Dann aber beginnt der SVS das Spiel zu dominieren und kommt in der 15.
Minute zur ersten guten Torchance, als der pfeilschnelle Manuel Plattner
im gegnerischen Strafraum frei zum Schuss kommt, den Ball aber neben das
Tor setzt.
Eine Viertelstunde hat Plattner die nächste gute Torchance, nach schöner
Vorarbeit von Zeljko Simic (der zwei Gegner düpiert und dann einen
Stanglpass spielt) scheitert er dieses Mal am Tormann.
Ansonsten gibt’s in der ersten Halbzeit nur noch die eine oder andere
SVS-Halbchance, Wolfsberg ist offensiv quasi nicht existent und hat vor
der Pause keinen nennenswerten Torschuss zu verzeichnen.
Nach der Pause ändert
sich am Charakter des Spiels wenig: Insgesamt ist das Niveau mäßig, aber
der SVS ist weiterhin spielerisch ein bisschen besser und wirkt
entschlossener und bleibt somit die spielbestimmende Mannschaft.
Den nächsten Warnschuss
gibt’s in der 51. Minute, als Thomas Lagler nach schöner Einzelaktion
mit seinem Schuss von der Strafraumgrenze nur knapp scheitert.
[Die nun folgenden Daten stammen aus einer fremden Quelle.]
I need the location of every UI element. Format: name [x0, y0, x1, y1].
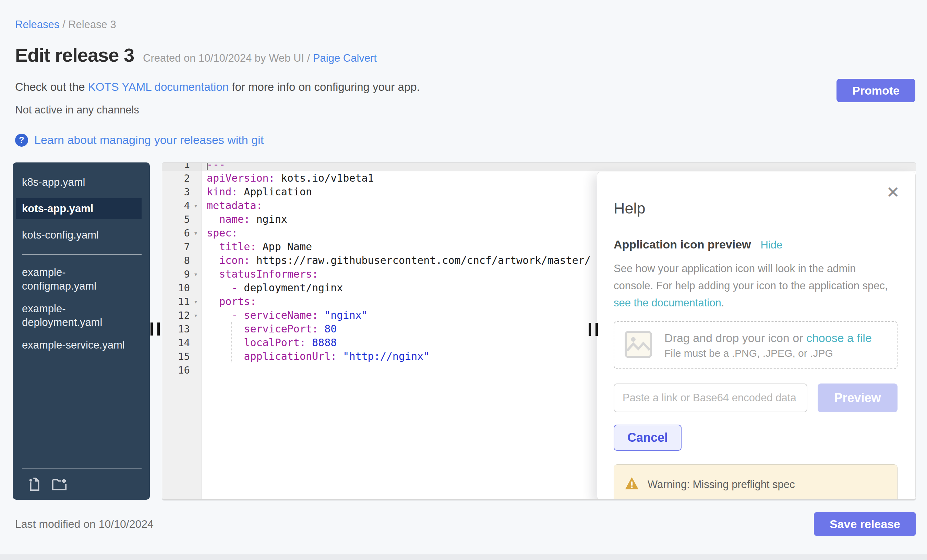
fold-spacer — [190, 212, 202, 226]
gutter-line-11: 11▾ — [162, 295, 202, 308]
title-row: Edit release 3 Created on 10/10/2024 by … — [15, 44, 927, 66]
gutter-line-1: 1 — [162, 163, 202, 171]
line-number: 1 — [184, 163, 190, 171]
gutter-line-14: 14 — [162, 336, 202, 349]
file-sidebar: k8s-app.yamlkots-app.yamlkots-config.yam… — [13, 162, 150, 500]
line-number: 6 — [184, 226, 190, 240]
git-releases-link[interactable]: Learn about managing your releases with … — [34, 133, 264, 147]
code-editor: 1234▾56▾789▾1011▾12▾13141516 ---apiVersi… — [162, 162, 916, 500]
line-number: 5 — [184, 212, 190, 226]
help-question-icon: ? — [15, 134, 28, 147]
gutter-line-16: 16 — [162, 363, 202, 377]
main-content: k8s-app.yamlkots-app.yamlkots-config.yam… — [0, 162, 927, 500]
line-number: 7 — [184, 240, 190, 253]
icon-url-input[interactable] — [614, 384, 807, 412]
git-link-row: ? Learn about managing your releases wit… — [15, 133, 927, 147]
channel-status: Not active in any channels — [15, 104, 927, 116]
gutter-line-10: 10 — [162, 281, 202, 295]
fold-spacer — [190, 281, 202, 295]
fold-arrow-icon[interactable]: ▾ — [190, 308, 202, 322]
sidebar-file-kots-app.yaml[interactable]: kots-app.yaml — [16, 198, 141, 219]
preview-button[interactable]: Preview — [818, 384, 898, 412]
breadcrumb: Releases / Release 3 — [0, 0, 927, 31]
drop-zone-text: Drag and drop your icon or choose a file — [664, 331, 872, 344]
drop-zone-hint: File must be a .PNG, .JPEG, or .JPG — [664, 348, 872, 359]
code-line-1[interactable]: --- — [202, 163, 916, 171]
sidebar-bottom-divider — [22, 469, 141, 469]
icon-preview-title: Application icon preview — [614, 238, 751, 251]
gutter-line-4: 4▾ — [162, 199, 202, 212]
gutter-line-2: 2 — [162, 171, 202, 185]
sidebar-bottom — [22, 469, 141, 492]
close-icon[interactable]: ✕ — [886, 184, 900, 200]
line-number: 12 — [178, 308, 190, 322]
line-number: 14 — [178, 336, 190, 349]
line-number: 3 — [184, 185, 190, 199]
page-scrollbar[interactable] — [0, 554, 927, 560]
footer: Last modified on 10/10/2024 Save release — [15, 512, 916, 536]
page-title: Edit release 3 — [15, 44, 134, 66]
breadcrumb-current: Release 3 — [68, 18, 116, 30]
sidebar-resize-handle[interactable] — [150, 322, 160, 335]
gutter-line-15: 15 — [162, 349, 202, 363]
image-placeholder-icon — [623, 329, 653, 361]
fold-arrow-icon[interactable]: ▾ — [190, 226, 202, 240]
gutter-line-5: 5 — [162, 212, 202, 226]
gutter-line-8: 8 — [162, 253, 202, 267]
gutter-line-6: 6▾ — [162, 226, 202, 240]
sidebar-file-example-service.yaml[interactable]: example-service.yaml — [22, 338, 135, 352]
fold-spacer — [190, 163, 202, 171]
line-number: 9 — [184, 267, 190, 281]
see-documentation-link[interactable]: see the documentation — [614, 297, 721, 309]
fold-spacer — [190, 240, 202, 253]
new-folder-icon[interactable] — [52, 477, 67, 492]
created-info: Created on 10/10/2024 by Web UI / Paige … — [143, 52, 377, 64]
fold-arrow-icon[interactable]: ▾ — [190, 295, 202, 308]
fold-spacer — [190, 322, 202, 336]
cancel-button[interactable]: Cancel — [614, 425, 682, 451]
choose-file-link[interactable]: choose a file — [806, 331, 872, 344]
gutter-line-12: 12▾ — [162, 308, 202, 322]
editor-gutter: 1234▾56▾789▾1011▾12▾13141516 — [162, 163, 202, 499]
hide-link[interactable]: Hide — [761, 239, 783, 251]
sidebar-file-example-configmap.yaml[interactable]: example-configmap.yaml — [22, 266, 135, 293]
gutter-line-7: 7 — [162, 240, 202, 253]
sidebar-file-k8s-app.yaml[interactable]: k8s-app.yaml — [22, 176, 135, 189]
fold-spacer — [190, 363, 202, 377]
save-release-button[interactable]: Save release — [814, 512, 916, 536]
editor-gutter-lines: 1234▾56▾789▾1011▾12▾13141516 — [162, 163, 202, 377]
last-modified-text: Last modified on 10/10/2024 — [15, 518, 153, 531]
line-number: 11 — [178, 295, 190, 308]
file-list: k8s-app.yamlkots-app.yamlkots-config.yam… — [13, 162, 150, 352]
kots-yaml-doc-link[interactable]: KOTS YAML documentation — [88, 80, 229, 93]
help-body: See how your application icon will look … — [614, 260, 898, 311]
gutter-line-13: 13 — [162, 322, 202, 336]
line-number: 8 — [184, 253, 190, 267]
promote-button[interactable]: Promote — [836, 79, 915, 102]
line-number: 4 — [184, 199, 190, 212]
fold-spacer — [190, 185, 202, 199]
doc-line: Check out the KOTS YAML documentation fo… — [15, 80, 927, 94]
breadcrumb-separator: / — [62, 18, 65, 30]
fold-spacer — [190, 349, 202, 363]
help-panel-resize-handle[interactable] — [589, 323, 598, 336]
warning-triangle-icon — [624, 476, 639, 493]
new-file-icon[interactable] — [27, 477, 43, 492]
gutter-line-3: 3 — [162, 185, 202, 199]
fold-spacer — [190, 253, 202, 267]
line-number: 13 — [178, 322, 190, 336]
help-panel: ✕ Help Application icon preview Hide See… — [597, 172, 916, 500]
sidebar-file-example-deployment.yaml[interactable]: example-deployment.yaml — [22, 302, 135, 329]
icon-drop-zone[interactable]: Drag and drop your icon or choose a file… — [614, 321, 898, 369]
fold-arrow-icon[interactable]: ▾ — [190, 199, 202, 212]
help-body-text: See how your application icon will look … — [614, 263, 888, 291]
created-author-link[interactable]: Paige Calvert — [313, 52, 377, 64]
help-body-suffix: . — [721, 297, 724, 309]
warning-title: Warning: Missing preflight spec — [647, 478, 795, 491]
breadcrumb-releases-link[interactable]: Releases — [15, 18, 59, 30]
sidebar-file-kots-config.yaml[interactable]: kots-config.yaml — [22, 228, 135, 242]
gutter-line-9: 9▾ — [162, 267, 202, 281]
fold-spacer — [190, 336, 202, 349]
warning-box: Warning: Missing preflight spec Warning … — [614, 464, 898, 500]
fold-arrow-icon[interactable]: ▾ — [190, 267, 202, 281]
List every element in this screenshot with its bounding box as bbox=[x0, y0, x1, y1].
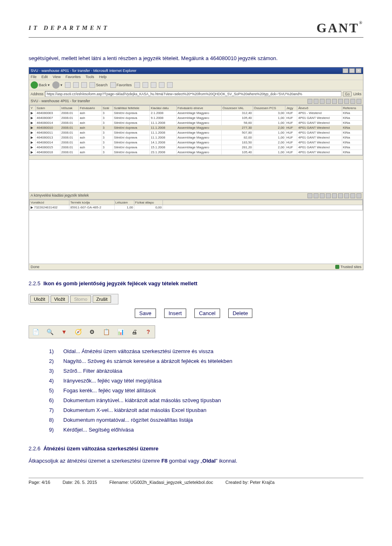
h-scrollbar[interactable] bbox=[29, 155, 363, 159]
table-row[interactable]: ▶4640800072008.01ash3Silniční doprava9.1… bbox=[30, 116, 363, 121]
doc-compass-icon[interactable] bbox=[338, 99, 343, 104]
app-subtitle: SVU - warehouse 4P01 - for transfer bbox=[31, 99, 90, 104]
detail-title: A könyvelési kiadási jegyzék tételek bbox=[31, 193, 89, 198]
search-button[interactable]: Search bbox=[89, 82, 108, 88]
minimize-button[interactable]: _ bbox=[343, 68, 348, 73]
stop-icon[interactable] bbox=[65, 82, 71, 88]
blank-area-2 bbox=[29, 210, 363, 264]
d-compass-icon[interactable] bbox=[326, 193, 331, 198]
strip-zoom-icon[interactable]: 🔍 bbox=[47, 328, 53, 336]
address-bar: Address https://asp.eso9.cz/esh/esoform.… bbox=[29, 90, 363, 98]
status-done: Done bbox=[31, 265, 40, 269]
doc-print-icon[interactable] bbox=[350, 99, 355, 104]
home-icon[interactable] bbox=[81, 82, 87, 88]
d-doc-print-icon[interactable] bbox=[350, 193, 355, 198]
page-icon[interactable] bbox=[307, 99, 312, 104]
d-gear-icon[interactable] bbox=[332, 193, 337, 198]
strip-doc-x-icon[interactable]: 📊 bbox=[117, 328, 124, 336]
menu-bar: File Edit View Favorites Tools Help bbox=[29, 74, 363, 80]
footer-page: Page: 4/16 bbox=[29, 480, 50, 485]
menu-tools[interactable]: Tools bbox=[85, 75, 94, 79]
en-label-row: Save Insert Cancel Delete bbox=[135, 309, 363, 318]
ie-screenshot: SVU - warehouse 4P01 - for transfer - Mi… bbox=[29, 67, 363, 270]
zoom-icon[interactable] bbox=[314, 99, 318, 104]
detail-grid[interactable]: VonálkódTermék kódjaLétszámFizikai állap… bbox=[29, 199, 363, 210]
label-cancel: Cancel bbox=[194, 309, 220, 318]
edit-icon[interactable] bbox=[159, 82, 165, 88]
favorites-button[interactable]: Favorites bbox=[110, 82, 132, 88]
list-item: 8)Dokumentum nyomtatóval... rögzítet öss… bbox=[49, 415, 363, 425]
status-bar: Done Trusted sites bbox=[29, 264, 363, 270]
header-department: IT DEPARTMENT bbox=[29, 25, 109, 31]
help-icon[interactable] bbox=[356, 99, 361, 104]
strip-doc-compass-icon[interactable]: 📋 bbox=[103, 328, 110, 336]
page-footer: Page: 4/16 Date: 26. 5. 2015 Filename: U… bbox=[29, 478, 363, 485]
zrusit-button[interactable]: Zrušit bbox=[93, 295, 111, 303]
table-row[interactable]: ▶ 732262463140285911-607-GA-485-21,000,0… bbox=[30, 205, 363, 210]
back-button[interactable]: Back ▾ bbox=[31, 81, 50, 89]
links-label[interactable]: Links bbox=[353, 92, 361, 96]
storno-button[interactable]: Storno bbox=[70, 295, 91, 303]
intro-paragraph: segétsígével, mellett lehet látni a lent… bbox=[29, 54, 363, 63]
go-button[interactable]: Go bbox=[343, 92, 352, 96]
ulozit-button[interactable]: Uložit bbox=[30, 295, 49, 303]
list-item: 1)Oldal... Átnézési üzem változása szerk… bbox=[49, 347, 363, 356]
list-item: 3)Szűrő... Filter ábrázolása bbox=[49, 366, 363, 376]
menu-favorites[interactable]: Favorites bbox=[65, 75, 80, 79]
compass-icon[interactable] bbox=[326, 99, 331, 104]
page-header: IT DEPARTMENT GANT® bbox=[29, 20, 363, 38]
d-doc-compass-icon[interactable] bbox=[338, 193, 343, 198]
strip-doc-print-icon[interactable]: 🖨 bbox=[131, 328, 138, 336]
d-doc-x-icon[interactable] bbox=[344, 193, 349, 198]
menu-edit[interactable]: Edit bbox=[42, 75, 48, 79]
d-zoom-icon[interactable] bbox=[314, 193, 318, 198]
section-2-2-6-body: Átkapcsoljuk az átnézési üzemet a szerke… bbox=[29, 456, 363, 465]
print-icon[interactable] bbox=[151, 82, 156, 88]
menu-view[interactable]: View bbox=[53, 75, 60, 79]
d-filter-icon[interactable] bbox=[320, 193, 325, 198]
close-button[interactable]: × bbox=[356, 68, 361, 73]
icon-strip: 📄 🔍 ▼ 🧭 ⚙ 📋 📊 🖨 ? bbox=[29, 325, 155, 338]
d-help-icon[interactable] bbox=[356, 193, 361, 198]
strip-gear-icon[interactable]: ⚙ bbox=[89, 328, 96, 336]
table-row[interactable]: ▶4640800132008.01ash3Silniční doprava11.… bbox=[30, 135, 363, 140]
strip-filter-icon[interactable]: ▼ bbox=[61, 328, 67, 336]
numbered-list: 1)Oldal... Átnézési üzem változása szerk… bbox=[49, 347, 363, 435]
history-icon[interactable] bbox=[134, 82, 140, 88]
table-row[interactable]: ▶4640800182008.01ash3Silniční doprava23.… bbox=[30, 150, 363, 155]
address-input[interactable]: https://asp.eso9.cz/esh/esoform.asp?Tpag… bbox=[45, 91, 341, 97]
strip-compass-icon[interactable]: 🧭 bbox=[75, 328, 82, 336]
main-grid[interactable]: YSzámIdőszakFelvásárlóSzálSzállítási fel… bbox=[29, 105, 363, 155]
table-row[interactable]: ▶4640800142008.01ash3Silniční doprava14.… bbox=[30, 140, 363, 145]
window-title-bar: SVU - warehouse 4P01 - for transfer - Mi… bbox=[29, 67, 363, 74]
doc-x-icon[interactable] bbox=[344, 99, 349, 104]
table-row[interactable]: ▶4640800142008.01ash3Silniční doprava11.… bbox=[30, 121, 363, 125]
section-2-2-5: 2.2.5 Ikon és gomb jelentőség jegyzék fe… bbox=[29, 280, 363, 286]
detail-section-label: A könyvelési kiadási jegyzék tételek bbox=[29, 192, 363, 199]
gear-icon[interactable] bbox=[332, 99, 337, 104]
d-page-icon[interactable] bbox=[307, 193, 312, 198]
forward-button[interactable]: ▾ bbox=[52, 81, 62, 89]
menu-help[interactable]: Help bbox=[99, 75, 107, 79]
vlozit-button[interactable]: Vložit bbox=[51, 295, 69, 303]
table-row[interactable]: ▶4640800032008.01ash3Silniční doprava2.1… bbox=[30, 111, 363, 116]
refresh-icon[interactable] bbox=[73, 82, 79, 88]
status-trusted: Trusted sites bbox=[341, 265, 361, 269]
label-delete: Delete bbox=[228, 309, 253, 318]
shield-icon bbox=[335, 265, 339, 269]
table-row[interactable]: ▶4640800152008.01ash3Silniční doprava15.… bbox=[30, 145, 363, 150]
maximize-button[interactable]: □ bbox=[349, 68, 355, 73]
table-row[interactable]: ▶4640800102008.01ash3Silniční doprava11.… bbox=[30, 125, 363, 130]
table-row[interactable]: ▶4640800112008.01ash3Silniční doprava11.… bbox=[30, 130, 363, 135]
menu-file[interactable]: File bbox=[31, 75, 37, 79]
blank-area bbox=[29, 159, 363, 192]
list-item: 4)Irányveszők... fejléc vagy tétel megúj… bbox=[49, 376, 363, 386]
filter-icon[interactable] bbox=[320, 99, 325, 104]
mail-icon[interactable] bbox=[143, 82, 148, 88]
list-item: 5)Fogas kerék... fejléc vagy tétel állít… bbox=[49, 386, 363, 396]
list-item: 7)Dokumentum X-vel... kiábrázolt adat má… bbox=[49, 405, 363, 415]
strip-page-icon[interactable]: 📄 bbox=[32, 328, 39, 336]
strip-help-icon[interactable]: ? bbox=[145, 328, 151, 336]
messenger-icon[interactable] bbox=[167, 82, 173, 88]
list-item: 9)Kérdőjel... Segítség előhívása bbox=[49, 425, 363, 435]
Der verdiente Führungstreffer für den SV Spittal fällt in der 59.
Minute, ist aber mehr als kurios: Simic hat den Ball und versucht, einen
Gegner auszuspielen. Das gelingt ihm auch, allerdings prallt der Ball
gegen den in der Nähe stehenden Schiedsrichter – und von dem genau
zurück in den Laufweg von Simic, der nach diesem unfreiwilligen aber
schön gespielten Doppelpass sofort draufhält und mit seinem Schuss aus
25 Metern durch die Beine des Tormanns trifft.
Wenige Minuten und zwei
SVS-Chancen später die Vorentscheidung: Nach einem Simic-Eckball aufs
kurze Eck fahren Freund und Feind am Ball vorbei und der am langen Eck
stehende Ivo Jurakic bedankt sich artig, indem er den Ball aus kurzer
Distanz ins Tor bugsiert (67’).
Erst jetzt wacht der
ATSV Wolfsberg auf und wird auch offensiv gefährlich: In der 73. Minute
erzielt Curic den vermeintlichen Anschlusstreffer, der nur der (knappen)
Abseitsentscheidung des Linienrichters zum Opfer fällt.
In der Schlussviertelstunde versucht der Schiedsrichter offenbar, seinen
„Pass“ auf Simic zum 1:0 zu kompensieren, denn ab jetzt wird nur mehr
gegen den SVS gepfiffen. Folgenschwer ist der Pfiff des Schiris in der
77. Minute, als er nach einem fairen Einsteigen von Thomas Pertl ein
Elfergeschenk an die Gastgeber verteilt. Hübler lässt sich die Chance
nicht entgehen und donnert den Ball zum 1:2 in die Maschen.
Mehr Zählbares gelingt
den Heimischen allerdings nicht, die Abwehr des SVS hält den Angriffen
weitgehend stand und den einzigen gefährlichen Schuss kann Wolfi Ott
schön parieren (86’).
Nach 91 Minuten ist Schluss und die Mannschaft des SVS darf sich über
einen verdienten Auswärtssieg freuen und bejubelt diesen noch gemeinsam
mit den zahlreichen Spittal-Fans (von der Stimmung auf den Rängen war
das Spiel sowieso ein Heimspiel für den SVS, an die 50 Spittal-Fans
waren in Wolfsberg mit dabei).
Fazit:
Der SV
Spittal gewinnt ein auf mäßigem Niveau stehendes Spiel verdient mit 2:1.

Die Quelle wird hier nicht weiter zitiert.